Bollywood spinning money in America
A record number of Indian films reached blockbuster status in the United States in 2006 with half of the 14 foreign language films that grossed over $2 million being in Hindi. No other language came close to contributing so many box office hits to the list.
Spanish, despite being spoken by millions of more Americans, trailed far behind as the next most popular foreign language at the US box office with only two films above the $2 million benchmark last year.
More Hindi films surpassed this box office level in 2006 than in all previous years combined, showing immense growth for Bollywood films in America, according to boxofficeguru.com.
Hollywood also seems to be now ready for Bollywood.
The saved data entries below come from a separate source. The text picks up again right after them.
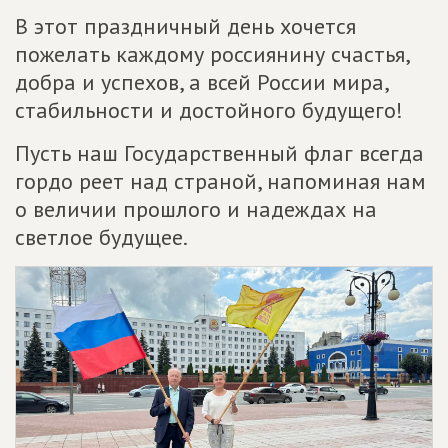
В этот праздничный день хочется
пожелать каждому россиянину счастья,
добра и успехов, а всей России мира,
стабильности и достойного будущего!
Пусть наш Государственный флаг всегда
гордо реет над страной, напоминая нам
о величии прошлого и надеждах на
светлое будущее.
Superstars Brad Pitt and Angelina Jolie recently produced their new feature film A Mighty Heart in India and both George Clooney and Will Smith have expressed interest in collaborating with the Bollywood film industry on future projects.
Wes Anderson is shooting his next film The Darjeeling Limited in India. And Mira Nair brings the best of Hollywood and Bollywood together in Shantaram that stars Johnny Depp and Amitabh Bachchan.
Until now, Bollywood films have mostly been available in Indian theatres and small video shops far outside of Los Angeles. Time Warner Cable of Los Angeles is changing that with the launch of its International Movies on Demand service allowing fans to watch them at their convenience. For this the cable company has teamed up with BODVOD, a company that holds exclusive rights to popular Indian movies from top Bollywood studios such as UTV and Adlabs.
Many new Bollywood films have now made their on-demand premieres including one of the highest-grossing films in India last year, the Adlabs sci-fi action thriller Krrish. Shot in Singapore, the groundbreaking special effects in the Hrithik Roshan smash have made it Bollywood's first super hero blockbuster.
The hits keep coming later this season with the much-anticipated premieres of Shah Rukh Khan's action blockbuster Don, the New York-set comedy Jaan-E-Mann, and the epic Moghul-era romance Umrao Jaan starring the newly-engaged Bollywood power couple Aishwarya Rai and Abhishek Bachchan.
Time Warner Cable of Los Angeles is also showing its support for Bollywood and South Asian cinema by sponsoring the Indian Film Festival of Los Angeles (IFFLA), which is now in its fifth year of bringing the best of new Indian cinema to movie fans in Southern California. It runs April 17-22 at ArcLight Hollywood.
"Time Warner Cable is excited to sponsor the Indian Film Festival of Los Angeles this year and proud to give our 1.9 million customers in southern California access to more Bollywood and South Asian movies," said Roger Keating, executive vice president, Time Warner Cable.
"By creating a separate international category to showcase films from around the world, Time Warner Cable connects people to the many diverse cultures represented in the southland on the most convenient, easy-to-use platform cable has to offer," he said.
"We are truly delighted to be working with Time Warner Cable of Los Angeles this year," stated Festival Director Christina Marouda. "The availability of international films On Demand is an important step towards highlighting Indian cinema. IFFLA's commitment to present quality Indian cinema creates an ideal partnership."
With this new partnership with IFFLA and BODVOD, Time Warner Cable digital customers can view a movie of their choice for just $3.95 with unlimited access within 24 hours. Film genres in the International category include Bollywood, Chinese, French, Italian, Japanese and Spanish.
"This is a perfect strategic fit between Time Warner Cable and IFFLA and we are happy to bring them together," said Anjali Jindal, head of programming for BODVOD Networks, the provider of Time Warner's and other cable operators ' Bollywood on-demand category."In addition to content, we focus on developing innovative, mutually beneficial partnerships in the community to create awareness for both on-demand services and support reputable cultural organisations."